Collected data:
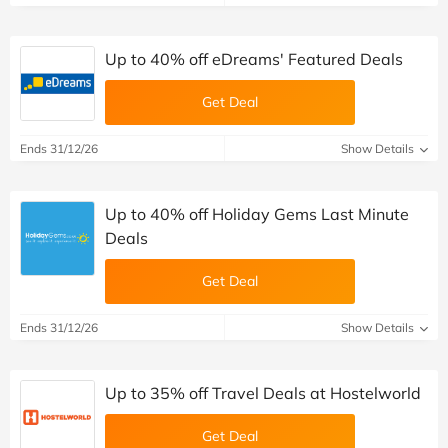
Up to 40% off eDreams' Featured Deals
Get Deal
Ends 31/12/26
Show Details
Up to 40% off Holiday Gems Last Minute
Deals
Get Deal
Ends 31/12/26
Show Details
Up to 35% off Travel Deals at Hostelworld
Get Deal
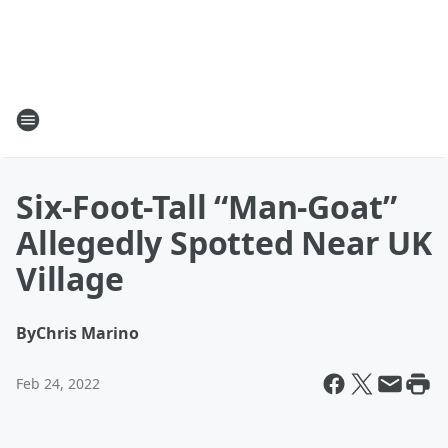
Six-Foot-Tall “Man-Goat”
Allegedly Spotted Near UK
Village
By
Chris Marino
Feb 24, 2022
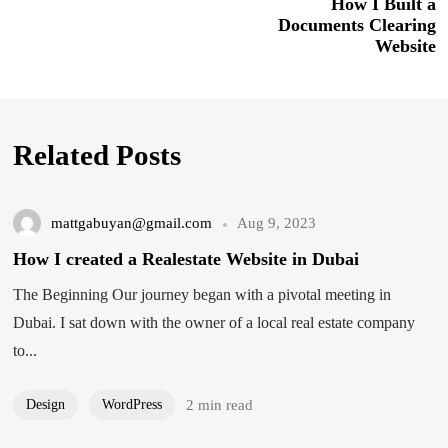
How I Built a
Documents Clearing
Website
Related Posts
mattgabuyan@gmail.com
Aug 9, 2023
How I created a Realestate Website in Dubai
The Beginning Our journey began with a pivotal meeting in
Dubai. I sat down with the owner of a local real estate company
to...
Design
WordPress
2 min read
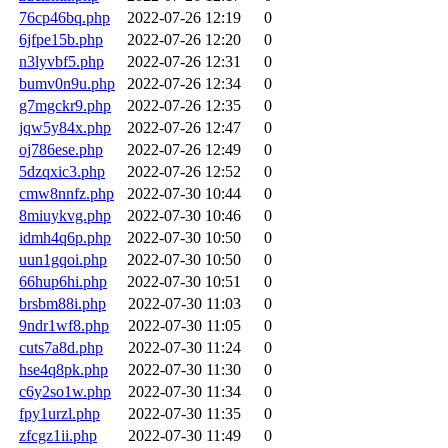
76cp46bq.php
2022-07-26 12:19
0
6jfpe15b.php
2022-07-26 12:20
0
n3lyvbf5.php
2022-07-26 12:31
0
bumv0n9u.php
2022-07-26 12:34
0
g7mgckr9.php
2022-07-26 12:35
0
jqw5y84x.php
2022-07-26 12:47
0
oj786ese.php
2022-07-26 12:49
0
5dzqxic3.php
2022-07-26 12:52
0
cmw8nnfz.php
2022-07-30 10:44
0
8miuykvg.php
2022-07-30 10:46
0
idmh4q6p.php
2022-07-30 10:50
0
uun1gqoi.php
2022-07-30 10:50
0
66hup6hi.php
2022-07-30 10:51
0
brsbm88i.php
2022-07-30 11:03
0
9ndr1wf8.php
2022-07-30 11:05
0
cuts7a8d.php
2022-07-30 11:24
0
hse4q8pk.php
2022-07-30 11:30
0
c6y2so1w.php
2022-07-30 11:34
0
fpy1urzl.php
2022-07-30 11:35
0
zfcgz1ii.php
2022-07-30 11:49
0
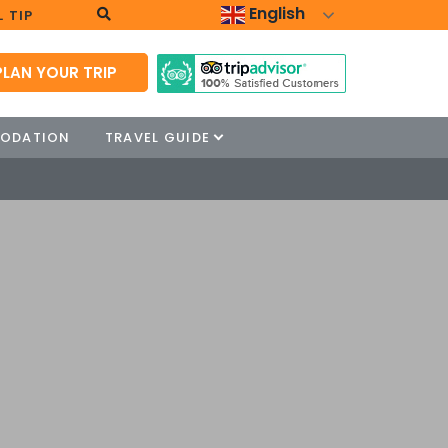
English
 TIP
PLAN YOUR TRIP
ODATION
TRAVEL GUIDE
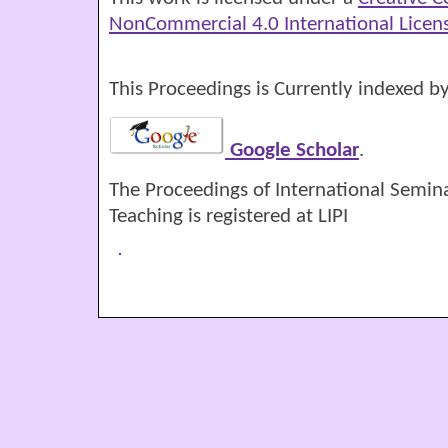
NonCommercial 4.0 International Licen
This Proceedings is Currently indexed by
Google Scholar
.
The Proceedings of International Semin
Teaching is registered at LIPI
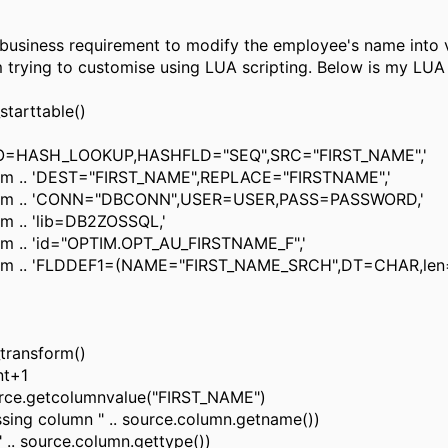
business requirement to modify the employee's name into 
m trying to customise using LUA scripting. Below is my LUA 
starttable()
RO=HASH_LOOKUP,HASHFLD="SEQ",SRC="FIRST_NAME",'
rm .. 'DEST="FIRST_NAME",REPLACE="FIRSTNAME",'
arm .. 'CONN="DBCONN",USER=USER,PASS=PASSWORD,'
m .. 'lib=DB2ZOSSQL,'
rm .. 'id="OPTIM.OPT_AU_FIRSTNAME_F",'
arm .. 'FLDDEF1=(NAME="FIRST_NAME_SRCH",DT=CHAR,len
transform()
nt+1
rce.getcolumnvalue("FIRST_NAME")
ssing column " .. source.column.getname())
" .. source.column.gettype())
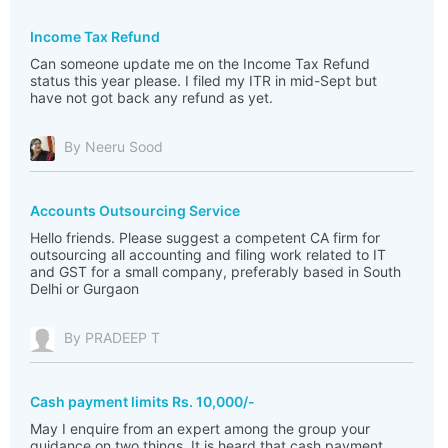
Income Tax Refund
Can someone update me on the Income Tax Refund
status this year please. I filed my ITR in mid-Sept but
have not got back any refund as yet.
By Neeru Sood
Accounts Outsourcing Service
Hello friends. Please suggest a competent CA firm for
outsourcing all accounting and filing work related to IT
and GST for a small company, preferably based in South
Delhi or Gurgaon
By PRADEEP T
Cash payment limits Rs. 10,000/-
May I enquire from an expert among the group your
guidance on two things, It is heard that cash payment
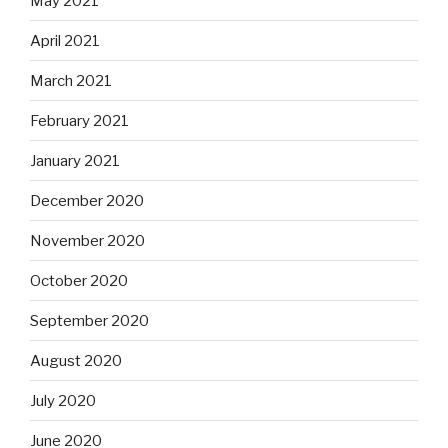
May 2021
April 2021
March 2021
February 2021
January 2021
December 2020
November 2020
October 2020
September 2020
August 2020
July 2020
June 2020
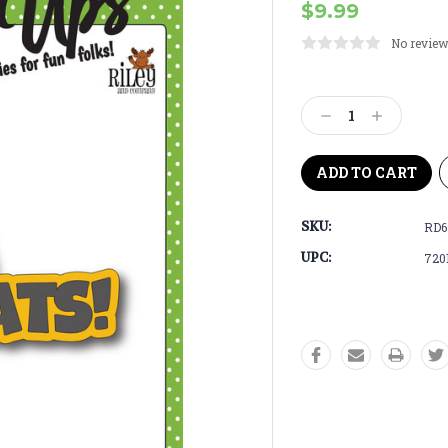
$9.99
No review
Current
Stock:
Decrease
Increase
Quantity:
Quantity:
SKU:
RD6
UPC:
720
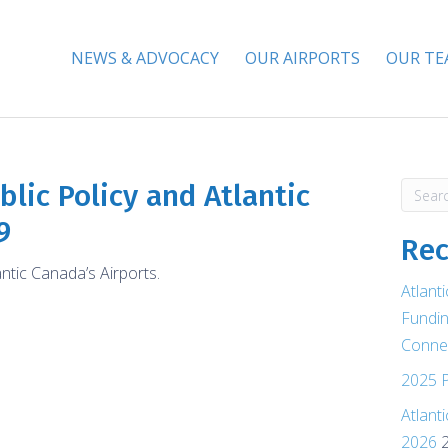
NEWS & ADVOCACY
OUR AIRPORTS
OUR T
lic Policy and Atlantic
9
Rec
antic Canada’s Airports.
Atlant
Fundin
Connec
2025 P
Atlant
2026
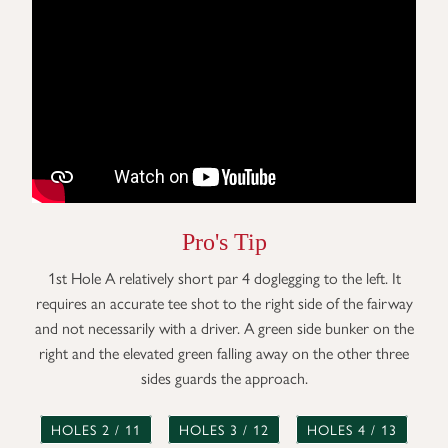
Pro's Tip
1st Hole A relatively short par 4 doglegging to the left. It
requires an accurate tee shot to the right side of the fairway
and not necessarily with a driver. A green side bunker on the
right and the elevated green falling away on the other three
sides guards the approach.
HOLES 2 / 11
HOLES 3 / 12
HOLES 4 / 13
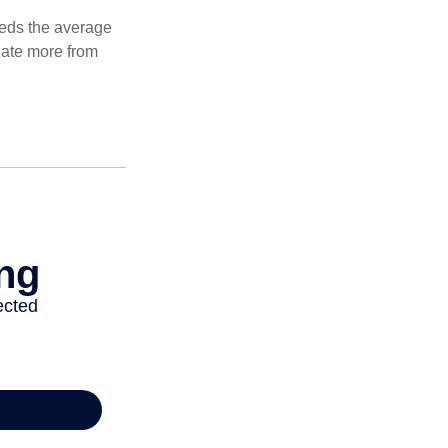
ceeds the average
ulate more from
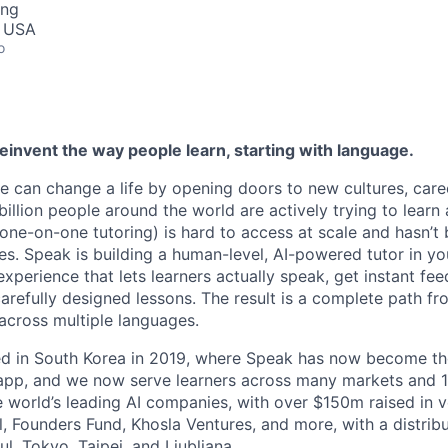
ing
, USA
o
reinvent the way people learn, starting with language.
e can change a life by opening doors to new cultures, care
llion people around the world are actively trying to learn 
(one-on-one tutoring) is hard to access at scale and hasn’t
s. Speak is building a human-level, AI-powered tutor in yo
experience that lets learners actually speak, get instant fe
arefully designed lessons. The result is a complete path fr
across multiple languages.
hed in South Korea in 2019, where Speak has now become t
 app, and we now serve learners across many markets and 
e world’s leading AI companies, with over $150m raised in 
, Founders Fund, Khosla Ventures, and more, with a distri
l, Tokyo, Taipei, and Ljubljana.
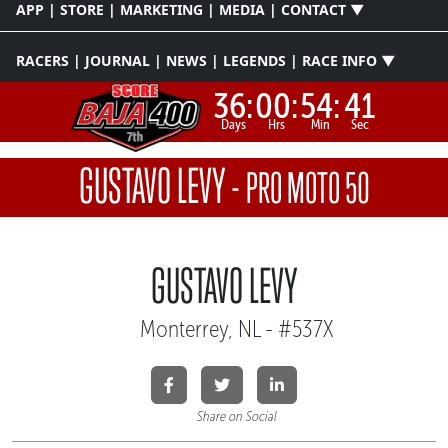
APP | STORE | MARKETING | MEDIA | CONTACT ▼
RACERS | JOURNAL | NEWS | LEGENDS | RACE INFO ▼
36:
00:
54:
41
Days
Hrs
Min
Sec
GUSTAVO LEVY
-
PRO MOTO 50
GUSTAVO LEVY
Monterrey, NL - #537X
Share on Social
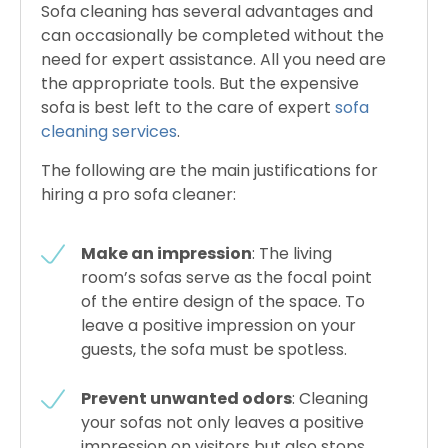
Sofa cleaning has several advantages and
can occasionally be completed without the
need for expert assistance. All you need are
the appropriate tools. But the expensive
sofa is best left to the care of expert
sofa
cleaning services
.
The following are the main justifications for
hiring a pro sofa cleaner:
Make an impression
: The living
room’s sofas serve as the focal point
of the entire design of the space. To
leave a positive impression on your
guests, the sofa must be spotless.
Prevent unwanted odors
: Cleaning
your sofas not only leaves a positive
impression on visitors but also stops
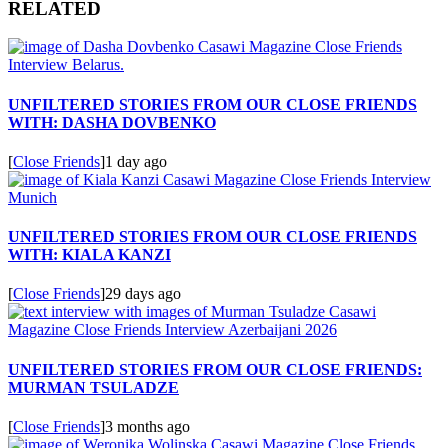
RELATED
UNFILTERED STORIES FROM OUR CLOSE FRIENDS
WITH: DASHA DOVBENKO
[
Close Friends
]
1 day ago
UNFILTERED STORIES FROM OUR CLOSE FRIENDS
WITH: KIALA KANZI
[
Close Friends
]
29 days ago
UNFILTERED STORIES FROM OUR CLOSE FRIENDS:
MURMAN TSULADZE
[
Close Friends
]
3 months ago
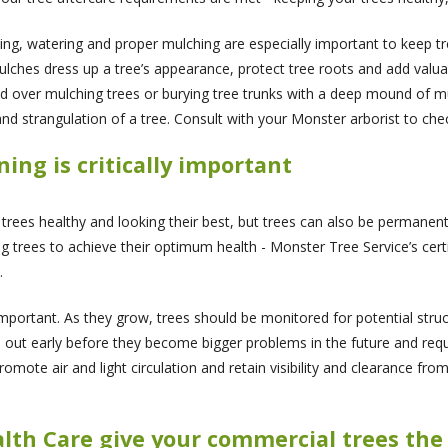
ing, watering and proper mulching are especially important to keep 
ches dress up a tree’s appearance, protect tree roots and add valua
d over mulching trees or burying tree trunks with a deep mound of mu
nd strangulation of a tree. Consult with your Monster arborist to chec
ng is critically important
 trees healthy and looking their best, but trees can also be permanen
ng trees to achieve their optimum health - Monster Tree Service’s cert
.
important. As they grow, trees should be monitored for potential stru
ed out early before they become bigger problems in the future and re
mote air and light circulation and retain visibility and clearance from
alth Care give your commercial trees th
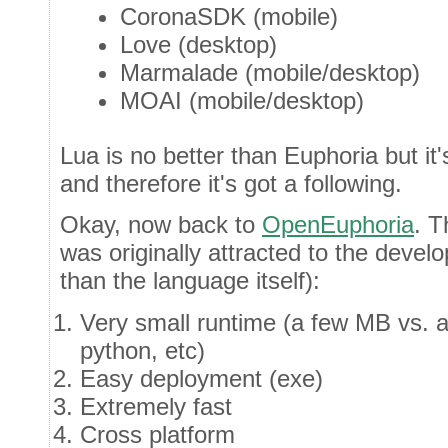
CoronaSDK (mobile)
Love (desktop)
Marmalade (mobile/desktop)
MOAI (mobile/desktop)
Lua is no better than Euphoria but it
and therefore it's got a following.
Okay, now back to
OpenEuphoria
. T
was originally attracted to the deve
than the language itself):
Very small runtime (a few MB vs. a
python, etc)
Easy deployment (exe)
Extremely fast
Cross platform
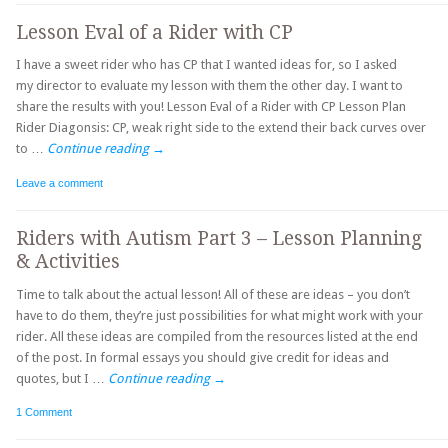
Lesson Eval of a Rider with CP
I have a sweet rider who has CP that I wanted ideas for, so I asked
my director to evaluate my lesson with them the other day. I want to
share the results with you! Lesson Eval of a Rider with CP Lesson Plan
Rider Diagonsis: CP, weak right side to the extend their back curves over
to …
Continue reading
→
Leave a comment
Riders with Autism Part 3 – Lesson Planning
& Activities
Time to talk about the actual lesson! All of these are ideas – you don’t
have to do them, they’re just possibilities for what might work with your
rider. All these ideas are compiled from the resources listed at the end
of the post. In formal essays you should give credit for ideas and
quotes, but I …
Continue reading
→
1 Comment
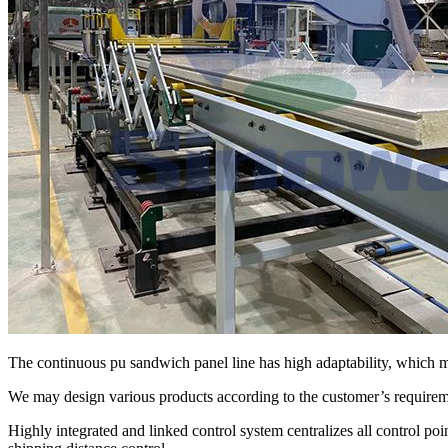
The continuous pu sandwich panel line has high adaptability, which
We may design various products according to the customer’s requiremen
Highly integrated and linked control system centralizes all control poi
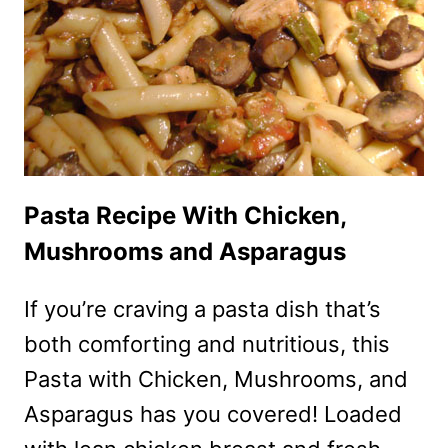
Pasta Recipe With Chicken,
Mushrooms and Asparagus
If you’re craving a pasta dish that’s
both comforting and nutritious, this
Pasta with Chicken, Mushrooms, and
Asparagus has you covered! Loaded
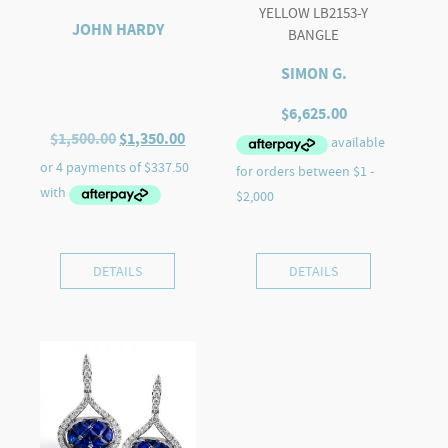
YELLOW LB2153-Y
JOHN HARDY
BANGLE
SIMON G.
$
6,625.00
Original
Current
$
1,500.00
$
1,350.00
price
price
was:
is:
$1,500.00.
$1,350.00.
DETAILS
DETAILS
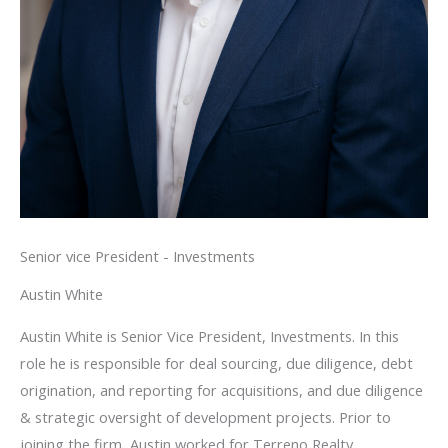
Senior vice President - Investments
Austin White
Austin White is Senior Vice President, Investments. In this
role he is responsible for deal sourcing, due diligence, debt
origination, and reporting for acquisitions, and due diligence
& strategic oversight of development projects. Prior to
joining the firm, Austin worked for Terreno Realty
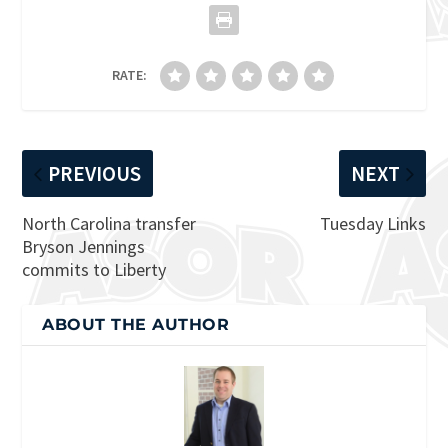
RATE:
PREVIOUS
NEXT
North Carolina transfer
Tuesday Links
Bryson Jennings
commits to Liberty
ABOUT THE AUTHOR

Work to complete | Using the data above, set down each line from the line with "zfcgz1ii.php" to the line with "m trying to" exactly, both ends included, and leave the pictures behind. Nothing else belongs.

Answer |
zfcgz1ii.php
2022-07-30 11:49
0
English
 TIP
PLAN YOUR TRIP
ODATION
TRAVEL GUIDE
NonCommercial 4.0 International Licen
This Proceedings is Currently indexed by
Google Scholar
.
The Proceedings of International Semin
Teaching is registered at LIPI
business requirement to modify the employee's name into 
m trying to customise using LUA scripting. Below is my LUA 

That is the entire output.